Historically, children who have Down Syndrome and motor speech disorder characteristics are diagnosed as also having childhood dysarthria. The new study, published in the International Journal of Speech-Language Pathology, found evidence to suggest that in fact many of these children may suffer from childhood apraxia of speech, a condition that many have assumed doesn’t co-exist with dysarthria.

“Children have been automatically placed in one of those boxes,” said Shelley Velleman, chair of the Department of Communications Sciences and Disorders at the University of Vermont. “When the reality is that many kids have a combination, so you have to look at all of the symptoms and treat the child accordingly or it’s not going to be very helpful.”

Velleman and her team of researchers studied seven children with Down Syndrome compared to typically developing children and analyzed aspects such as their motor speech and non-speech oral motor skills. They used a specific checklist of characteristics of apraxia, dysarthria, as well as other non-specified motor speech disorders to try and determine each child’s condition. The results supported Velleman’s hypothesis that children can exhibit symptoms of both conditions and should be treated as such.
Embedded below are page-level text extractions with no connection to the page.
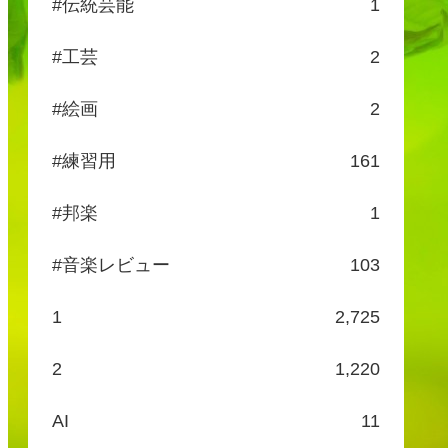
#伝統芸能
1
#工芸
2
#絵画
2
#練習用
161
#邦楽
1
#音楽レビュー
103
1
2,725
2
1,220
AI
11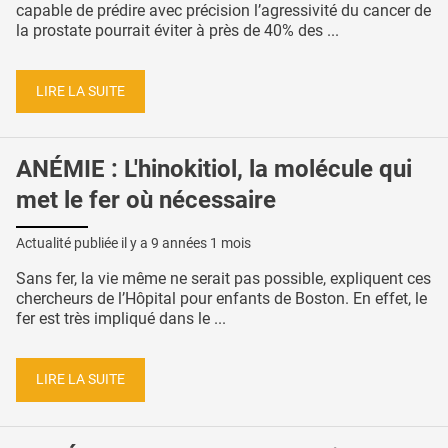
capable de prédire avec précision l’agressivité du cancer de
la prostate pourrait éviter à près de 40% des ...
LIRE LA SUITE
ANÉMIE : L'hinokitiol, la molécule qui
met le fer où nécessaire
Actualité publiée il y a
9 années 1 mois
Sans fer, la vie même ne serait pas possible, expliquent ces
chercheurs de l’Hôpital pour enfants de Boston. En effet, le
fer est très impliqué dans le ...
LIRE LA SUITE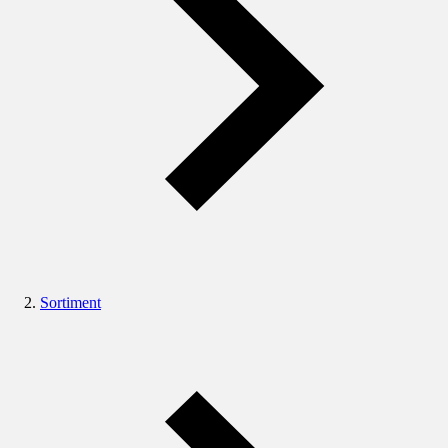
Sortiment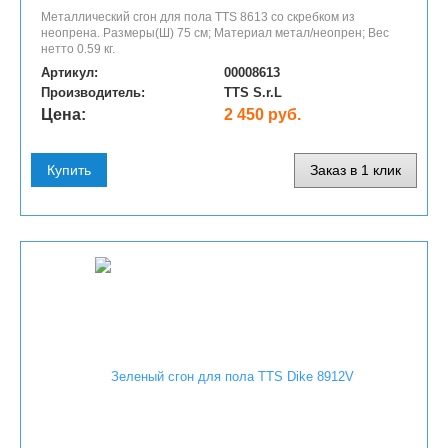
Металлический сгон для пола TTS 8613 со скребком из
неопрена. Размеры(Ш) 75 см; Материал метал/неопрен; Вес
нетто 0.59 кг.
Артикул:
00008613
Производитель:
TTS S.r.L
Цена:
2 450 руб.
Купить
Заказ в 1 клик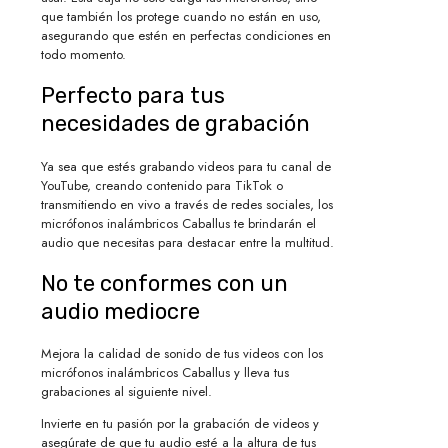
que también los protege cuando no están en uso,
asegurando que estén en perfectas condiciones en
todo momento.
Perfecto para tus
necesidades de grabación
Ya sea que estés grabando videos para tu canal de
YouTube, creando contenido para TikTok o
transmitiendo en vivo a través de redes sociales, los
micrófonos inalámbricos Caballus te brindarán el
audio que necesitas para destacar entre la multitud.
No te conformes con un
audio mediocre
Mejora la calidad de sonido de tus videos con los
micrófonos inalámbricos Caballus y lleva tus
grabaciones al siguiente nivel.
Invierte en tu pasión por la grabación de videos y
asegúrate de que tu audio esté a la altura de tus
“Dysarthria is characterized by muscle weakness which decreases the intelligibility of speech, usually in consistent patterns,” explained pediatric speech therapist Kim Lewis, who writes the speech therapy blog Activity Tailor. “Apraxia of speech is not a result of poor muscle strength and errors are inconsistent even on subsequent productions of the same word. Speech-language pathologists focus on improving the production of common words and phrases, getting them ‘automatic’ to improve intelligibility. Addressing motor movements for increasingly longer words is also typical. While in treatment for dysarthria the focus tends to be on improving muscle strength and specific speech sounds.”
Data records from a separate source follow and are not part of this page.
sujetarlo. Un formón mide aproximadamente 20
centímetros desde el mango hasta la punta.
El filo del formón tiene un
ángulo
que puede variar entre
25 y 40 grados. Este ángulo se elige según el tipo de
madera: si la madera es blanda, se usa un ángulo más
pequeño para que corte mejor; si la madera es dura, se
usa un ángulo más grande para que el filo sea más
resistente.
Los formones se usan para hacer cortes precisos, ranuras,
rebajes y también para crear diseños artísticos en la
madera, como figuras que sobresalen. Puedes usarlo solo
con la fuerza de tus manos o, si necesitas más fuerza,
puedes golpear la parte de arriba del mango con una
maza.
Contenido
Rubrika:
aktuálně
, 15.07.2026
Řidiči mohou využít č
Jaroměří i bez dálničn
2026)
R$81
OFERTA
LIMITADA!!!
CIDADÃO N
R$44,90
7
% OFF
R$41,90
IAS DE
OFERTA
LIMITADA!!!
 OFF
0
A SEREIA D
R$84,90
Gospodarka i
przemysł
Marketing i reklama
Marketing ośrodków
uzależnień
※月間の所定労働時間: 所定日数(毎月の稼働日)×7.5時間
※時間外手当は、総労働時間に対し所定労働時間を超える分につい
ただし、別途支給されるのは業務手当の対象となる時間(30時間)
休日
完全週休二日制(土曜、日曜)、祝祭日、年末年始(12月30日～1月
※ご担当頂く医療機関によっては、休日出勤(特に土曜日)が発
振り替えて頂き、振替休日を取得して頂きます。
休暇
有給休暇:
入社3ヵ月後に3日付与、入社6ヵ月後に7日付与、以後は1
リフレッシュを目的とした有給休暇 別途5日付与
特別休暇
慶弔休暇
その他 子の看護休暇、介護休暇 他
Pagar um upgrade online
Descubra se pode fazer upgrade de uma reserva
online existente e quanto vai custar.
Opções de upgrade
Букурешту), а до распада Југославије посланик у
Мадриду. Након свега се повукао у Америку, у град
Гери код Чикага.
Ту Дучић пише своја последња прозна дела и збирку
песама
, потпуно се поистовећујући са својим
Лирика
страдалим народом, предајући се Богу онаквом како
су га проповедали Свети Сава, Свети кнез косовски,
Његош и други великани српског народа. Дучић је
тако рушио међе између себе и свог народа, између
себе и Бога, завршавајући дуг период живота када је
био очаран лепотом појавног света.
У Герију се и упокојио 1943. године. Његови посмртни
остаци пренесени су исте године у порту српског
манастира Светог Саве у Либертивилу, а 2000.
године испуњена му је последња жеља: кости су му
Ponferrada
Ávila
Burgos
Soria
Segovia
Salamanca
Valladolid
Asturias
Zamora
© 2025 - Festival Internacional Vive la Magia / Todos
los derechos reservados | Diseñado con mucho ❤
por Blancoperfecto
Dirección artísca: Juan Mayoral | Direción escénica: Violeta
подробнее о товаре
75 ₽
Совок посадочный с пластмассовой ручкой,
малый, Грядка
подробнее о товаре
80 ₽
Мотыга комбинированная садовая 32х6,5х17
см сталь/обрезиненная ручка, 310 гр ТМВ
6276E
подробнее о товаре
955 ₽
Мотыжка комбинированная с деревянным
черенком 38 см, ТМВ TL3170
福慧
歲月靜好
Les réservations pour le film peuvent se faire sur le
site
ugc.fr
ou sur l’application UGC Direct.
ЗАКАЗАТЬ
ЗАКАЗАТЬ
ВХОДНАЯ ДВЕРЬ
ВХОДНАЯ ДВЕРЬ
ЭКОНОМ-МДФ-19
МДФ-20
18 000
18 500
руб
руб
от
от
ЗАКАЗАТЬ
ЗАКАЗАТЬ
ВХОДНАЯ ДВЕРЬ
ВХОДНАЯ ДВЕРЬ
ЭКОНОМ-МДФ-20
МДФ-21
Lewis added, “When you focus on improving single speech sounds or muscle strength, it’s as if you are focusing totally on individual ‘steps’ when what a child with apraxia needs is to work on integration or the ‘dance’ of their speech. A qualified speech-language pathologist makes this work feel like play and incorporates the family in treatment so it can happen throughout the day and not just in the therapy session.”

At the end of the day Velleman suggests speech therapists to take the guess work out of treating children who show multiple different disorder conditions and instead treat them for everything they show signs of.